● Instructions to follow
The lines you should transcribe are those from the one containing "Recent Comments" to the end of the listing below, exactly, with pictures left out.

=== Begin Enclosure ===

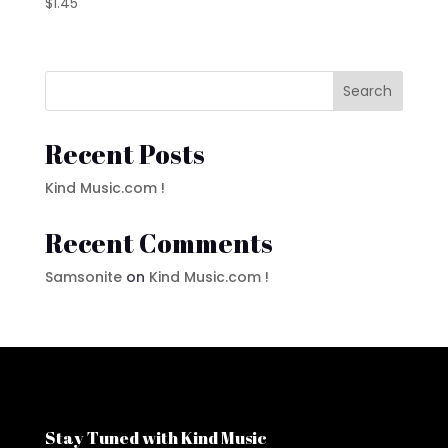
$
1.45
Search
Recent Posts
Kind Music.com !
Recent Comments
Samsonite
on
Kind Music.com !
Stay Tuned with Kind Music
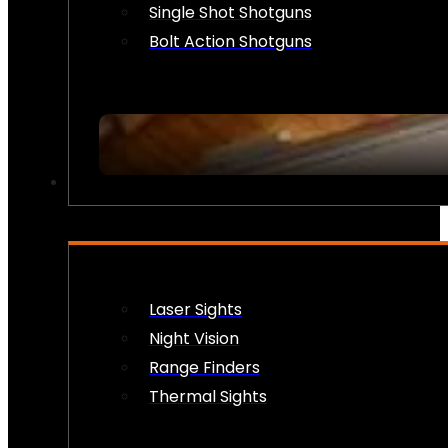
Single Shot Shotguns
Bolt Action Shotguns
OPTICS & SIGHTS
Laser Sights
Night Vision
Range Finders
Thermal Sights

=== End Enclosure ===

● Reply to the exercise
Recent Comments
Samsonite
on
Kind Music.com !
Stay Tuned with Kind Music
Single Shot Shotguns
Bolt Action Shotguns
OPTICS & SIGHTS
Laser Sights
Night Vision
Range Finders
Thermal Sights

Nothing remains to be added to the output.